Education

Although increase is 2.53%, Mattituck school board hears calls for deeper cuts

Cutchogue resident MaryAnn Fleischman is mad as hell about rising school taxes, and she’s betting she’s not alone.

Although the Mattituck-Cutchogue School District is proposing its smallest tax increase in 37 years, 2.53 percent, Ms. Fleischman and other community members don’t think those cuts are deep enough.

“People in this community are hurting with the taxes. They can’t afford the increases,” she told the school board during a March 24 budget hearing. “It really comes down to salaries for teachers. People in the community haven’t had raises in two, three or four years.”

The $37.5 million spending plan would add $126 to the average property tax bill, school officials said. It would also eliminate 13 full- and part-time positions.

Ms. Fleischman is forming a group called “Working Poor Taxpayers” to fight the budget increase. She added that 40 teachers in the district earn more than $110,000 as a base salary, with guaranteed pay increases until the next teacher contract is negotiated in 2014.

Marie Domenici of Mattituck shared Ms. Fleischman’s concern. “I want to live in my house until I die,” she said during the hearing, adding that rising taxes are making that unlikely.

“The way things are going I should be dead in three weeks,” she quipped.

Ms.
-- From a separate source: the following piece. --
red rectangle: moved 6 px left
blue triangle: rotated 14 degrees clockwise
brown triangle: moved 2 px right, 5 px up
Domenici requested that to cut costs, the school should no longer purchase student athletic uniforms and charge parents for driver education.

School board did not support the uniforms charge and added that the driver education program’s $37,000 costs is already covered by student fees.
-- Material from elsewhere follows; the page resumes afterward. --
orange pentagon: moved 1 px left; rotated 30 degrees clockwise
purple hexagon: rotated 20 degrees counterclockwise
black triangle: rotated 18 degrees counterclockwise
The district’s next budget hearing will be held Tuesday, April 5, at 7:30 p.m. at the Mattituck High School library.
On another issue, school officials say there’s no truth to the rumor that the district plans to eliminate the varsity girls’ lacrosse team because only 33 students plan to play this spring.

School athletic director Greggory Wormuth said Monday that the district plans to retain the varsity team despite the low sign-up numbers.
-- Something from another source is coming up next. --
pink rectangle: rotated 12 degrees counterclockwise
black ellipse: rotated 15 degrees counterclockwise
“Lacrosse is a sport that takes a lot of kids for each game,” he said. “But we’re looking to build the program.”

Interest in lacrosse has been steadily increasing in Mattituck over the past decade, but last year was the first year the district fielded a varsity girls’ lacrosse team.

Ideally, the school would like to have at least 20 players on each of the junior varsity and varsity teams.